Tesla is not bringing S3XY back.
On the company’s earnings call Wednesday, CEO Elon Musk said Tesla would be discontinuing production of its Model S and Model X vehicles next quarter. (For the uninitiated, together with the Model 3 and Model Y, the cars spell “S3XY.”)
“We are going to convert that production space to an Optimus factory,” Musk said. “It’s part of our overall shift to an autonomous future.”
Shares of the company pared some of their post-earnings gains after the comments. They were recently up 1.3% after-hours.
In the future, Musk said he expects to produce “several times more Cybercabs per year than all our vehicles combined.”
Of course, Tesla has been banging the drum that it’s an autonomous and AI company rather than a car company for years, but this latest move makes that claim more concrete.
Tesla has been facing declining vehicle sales and has staked its future on driverless cars and its AI robots. That said, cars still make up the vast majority of Tesla’s revenue — 73% last year.
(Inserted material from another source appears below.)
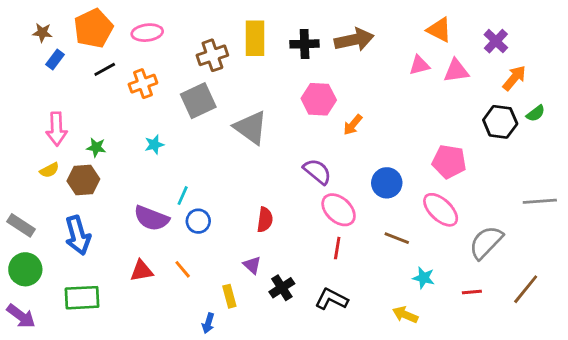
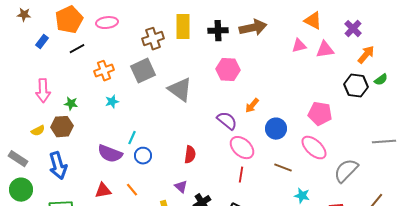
brown star: (42, 33) -> (24, 15), moved
orange cross: (143, 84) -> (104, 71), moved
orange arrow: (353, 125) -> (252, 106), moved
yellow semicircle: (49, 170) -> (38, 131), moved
The Model S is Tesla's luxury sedan. The Model X is an SUV with gull-wing doors. Both are among its pricier models and haven't gotten meaningful updates in recent years. Notably, those models don’t sell nearly as well as the Model 3 and Y, which made up 43% of EV sales in the US last quarter, according to data from Cox Automotive, compared with just 1.5% for the S and X.
Meanwhile, Cybercab and Optimus models aren’t yet for sale. Tesla said Optimus would be available next year, while Cybercab would go into volume production in 2026. Additionally, even though Tesla announced last week that it was removing drivers from its Austin Robotaxis, that only amounted to two or three cars. Since then, those driverless cars have been MIA.